Task instructions: Only an exact copy belongs in the answer: the line with "東野圭吾小說《解憂雜貨店》50萬冊紀" and every line after it through the end of the records, pictures left out.

□ □ □ □

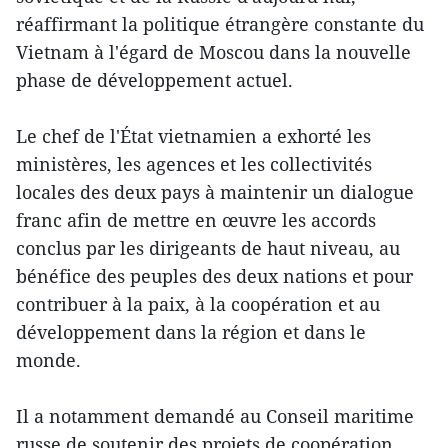
réaffirmant la politique étrangère constante du
Vietnam à l'égard de Moscou dans la nouvelle
phase de développement actuel.
Le chef de l'État vietnamien a exhorté les
ministères, les agences et les collectivités
locales des deux pays à maintenir un dialogue
franc afin de mettre en œuvre les accords
conclus par les dirigeants de haut niveau, au
bénéfice des peuples des deux nations et pour
contribuer à la paix, à la coopération et au
développement dans la région et dans le
monde.
Il a notamment demandé au Conseil maritime
russe de soutenir des projets de coopération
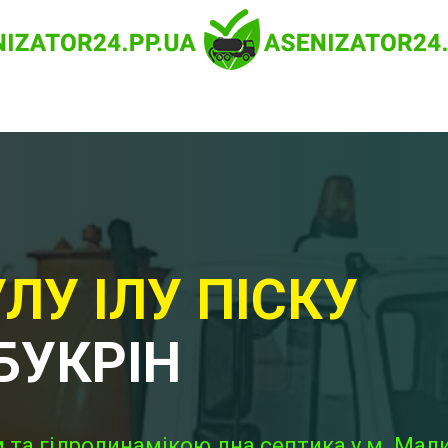
ЛУ ІЛУ ПІСКУ
БУКРІН
та гідродинамікою дна септика у м. Мали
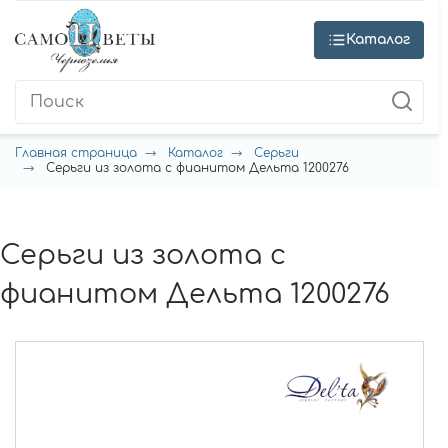
Каталог
Главная страница
Каталог
Серьги
Серьги из золота с фианитом Дельта 1200276
Серьги из золота с
фианитом Дельта 1200276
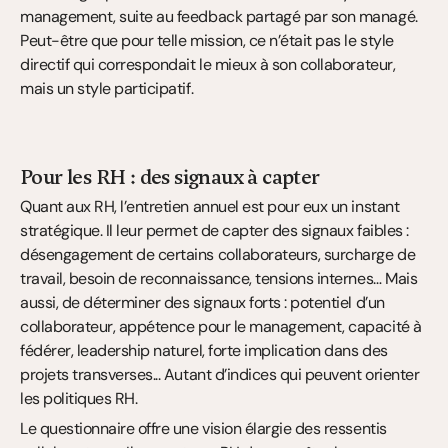
management, suite au feedback partagé par son managé. 
Peut-être que pour telle mission, ce n’était pas le style 
directif qui correspondait le mieux à son collaborateur, 
mais un style participatif.
Pour les RH : des signaux à capter
Quant aux RH, l’entretien annuel est pour eux un instant 
stratégique. Il leur permet de capter des signaux faibles : 
désengagement de certains collaborateurs, surcharge de 
travail, besoin de reconnaissance, tensions internes… Mais 
aussi, de déterminer des signaux forts : potentiel d’un 
collaborateur, appétence pour le management, capacité à 
fédérer, leadership naturel, forte implication dans des 
projets transverses... Autant d’indices qui peuvent orienter 
les politiques RH.
Le questionnaire offre une vision élargie des ressentis 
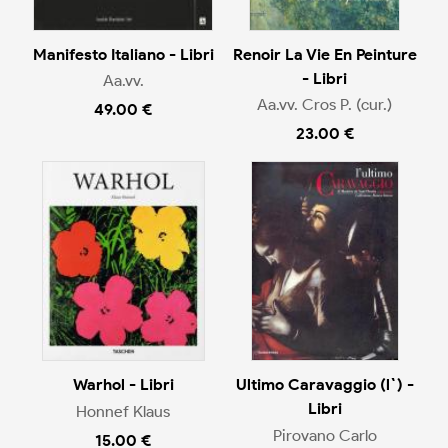
Manifesto Italiano - Libri
Renoir La Vie En Peinture
- Libri
Aa.vv.
Aa.vv. Cros P. (cur.)
49.00 €
23.00 €
Warhol - Libri
Ultimo Caravaggio (l`) -
Libri
Honnef Klaus
Pirovano Carlo
15.00 €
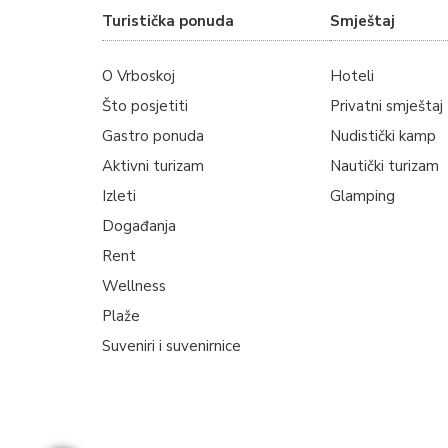
Turistička ponuda
Smještaj
O Vrboskoj
Hoteli
Što posjetiti
Privatni smještaj
Gastro ponuda
Nudistički kamp
Aktivni turizam
Nautički turizam
Izleti
Glamping
Događanja
Rent
Wellness
Plaže
Suveniri i suvenirnice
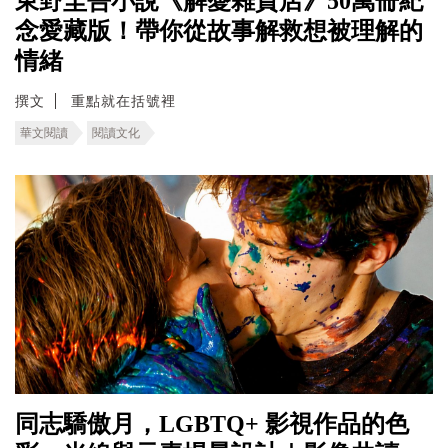
東野圭吾小說《解憂雜貨店》50萬冊紀
念愛藏版！帶你從故事解救想被理解的
情緒
撰文
重點就在括號裡
華文閱讀
閱讀文化
同志驕傲月，LGBTQ+ 影視作品的色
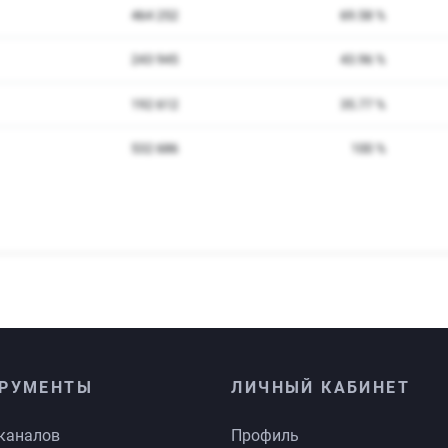
РУМЕНТЫ
ЛИЧНЫЙ КАБИНЕТ
каналов
Профиль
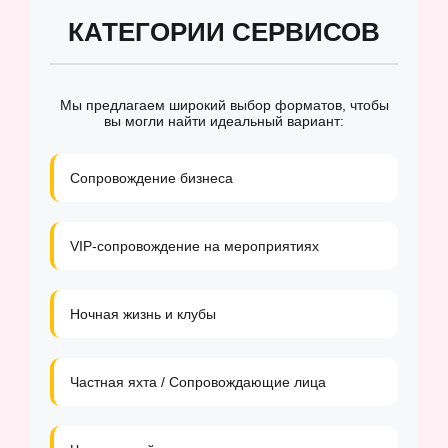
КАТЕГОРИИ СЕРВИСОВ
Мы предлагаем широкий выбор форматов, чтобы
вы могли найти идеальный вариант:
Сопровождение бизнеса
VIP-сопровождение на мероприятиях
Ночная жизнь и клубы
Частная яхта / Сопровождающие лица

□ □ □ □

Task answer:
東野圭吾小說《解憂雜貨店》50萬冊紀
念愛藏版！帶你從故事解救想被理解的
情緒
撰文
重點就在括號裡
華文閱讀
閱讀文化
同志驕傲月，LGBTQ+ 影視作品的色
РУМЕНТЫ
ЛИЧНЫЙ КАБИНЕТ
каналов
Профиль
КАТЕГОРИИ СЕРВИСОВ
Мы предлагаем широкий выбор форматов, чтобы
вы могли найти идеальный вариант:
Сопровождение бизнеса
VIP-сопровождение на мероприятиях
Ночная жизнь и клубы
Частная яхта / Сопровождающие лица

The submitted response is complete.